In the third year, that central superblock was developed almost entirely. Detailed planning was done to implement some renovations in 4 other inner streets.

in the fourth year there was an important change in the philosophy of the superblock model. Due to the economic crisis context, the municipality adapted the plans to develop all the superblocks of the city centre without having to spend a great amount of money to make public works and big changes in the structure of streets.

This plan was based on the definition and signalling of slow-speed streets, so the motorised vehicles should adapt their speed to the speed of pedestrians and cyclists.Likewise, the installation of several elements in the pavement (flower boxes, etc.) helped reduce the car speed. Though works didn't finish at the end of the MODERN project, 45 streets were modified following those criteria.

At the end of the MODERN project, the implementation of superblocks largely exceeded the originally foreseen implementation of just one demonstrative superblock.

Regarding participation, dissemination and communication activities, since September 2008 a permanent working group had a weekly meeting with technicians and politicians in order to assure a strong consensus regarding the measures to be implemented.

A permanent contact with citizens’ associations regarding was kept by the Municipality.  As a result of those meetings, some improvements were included in the detailed planning for the demonstrative superblock.

A global communication and sensitization campaign for the Mobility Plan was designed and launched to create a conceptual favourable perception in the citizens towards a new culture of sustainable mobility. The campaign included advertising in newspapers, bus shelters, outdoor advertising, radio and Internet, etc.

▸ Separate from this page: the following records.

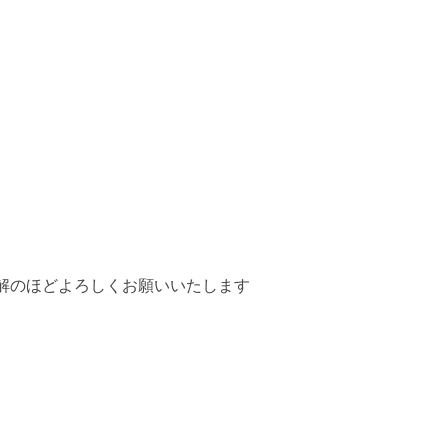
解のほどよろしくお願いいたします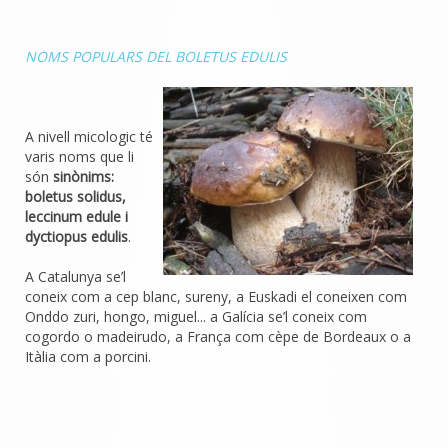
NOMS POPULARS DEL BOLETUS EDULIS
A nivell micologic té
varis noms que li
són
sinònims:
boletus solidus,
leccinum edule i
dyctiopus edulis
.
A Catalunya se’l
coneix com a cep blanc, sureny, a Euskadi el coneixen com
Onddo zuri, hongo, miguel... a Galícia se’l coneix com
cogordo o madeirudo, a França com cèpe de Bordeaux o a
Itàlia com a porcini.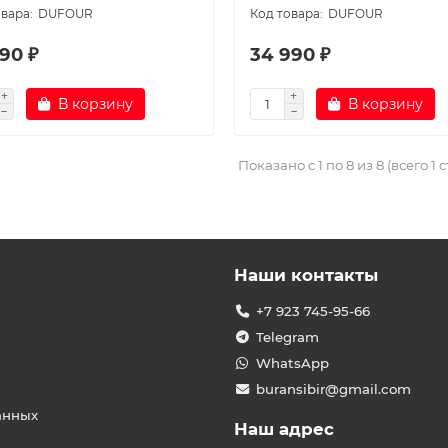
DUFOUR
DUFOUR
90 ₽
34 990 ₽
В корзину
В корзину
Показано с 1 по 8 из 8 (всего 1 
Наши контакты
+7 923 745-95-66
Telegram
WhatsApp
buransibir@gmail.com
анных
Наш адрес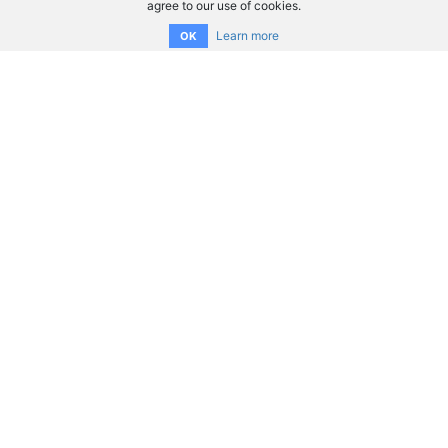
agree to our use of cookies.
Learn more
OK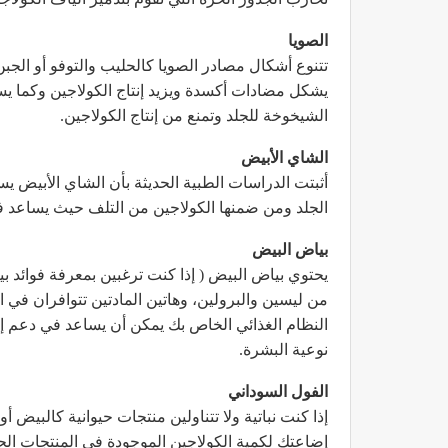
الصويا
تتنوع أشكال مصادر الصويا كالحليب والتوفو أو الجب
يشكل مضادات أكسدة ويزيد إنتاج الكولاجين وكما يس
الشيخوخة للجلد وتمنع من إنتاج الكولاجين.
الشاي الأبيض
أثبتت الدراسات الطبية الحديثة بأن الشاي الأبيض ي
الجلد ومن ضمنها الكولاجين من التلف حيث يساعد في
بياض البيض
يحتوي بياض البيض ( إذا كنت ترغبين بمعرفة فوائد 
من ليسين والبرولين، وهاتين المادتين تتوافران في ا
النظام الغذائي الخاص بك يمكن أن يساعد في دعم إن
نوعية البشرة.
الفول السوداني
إذا كنت نباتية ولا تتناولين منتجات حيوانية كالبيض
إضاعتك لكمية الكولاجين الموجودة في المنتجات الحيو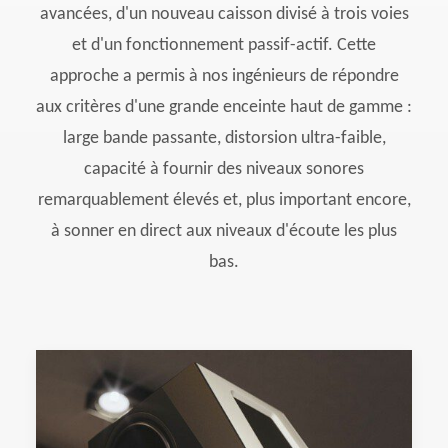
avancées, d'un nouveau caisson divisé à trois voies
et d'un fonctionnement passif-actif. Cette
approche a permis à nos ingénieurs de répondre
aux critères d'une grande enceinte haut de gamme :
large bande passante, distorsion ultra-faible,
capacité à fournir des niveaux sonores
remarquablement élevés et, plus important encore,
à sonner en direct aux niveaux d'écoute les plus
bas.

What were the outcomes of the measure?

The main results in this measure were the following ones:

  • Detailed projects were drawn up to develop 15 superblocks in the city centre, plus the demonstrative superblock and the central superblock. Those 17 superblocks were created and working at the end of the MODERN project.
  • Elaboration of a detailed plan to develop a demonstrative superblock in the city centre.
  • Development of the demonstrative superblock to its full extent; development of the central superblock.
  • Pedestrian surface in the demonstrative superblock increased from 45% of the total surface before the action to 74% after it.
  • Noise measured in the demonstrative superblock before the action: 66,50 dBA, and after the action: 61,00 dBA. The result is directly related to the reduction of motorized vehicles in the zone.
  • 42% reduction in CO2; 42% reduction in NOx; 38% reduction in particles.
  • Increase of the pedestrian surface from 45% to 74%.

Durability of the results is expected to be great, because changes are based mainly on infrastructural modifications.

The impact is big in the quarters where changes have been made, but they will also affect the rest of the city in terms of motorized mobility and, to a lesser extent, cycling and pedestrian mobility.

These results are transferable as long as plans with similar objectives in other cities are based on the same foundations of heavy infrastructural changes and powerful participation, communication and promotion campaigns.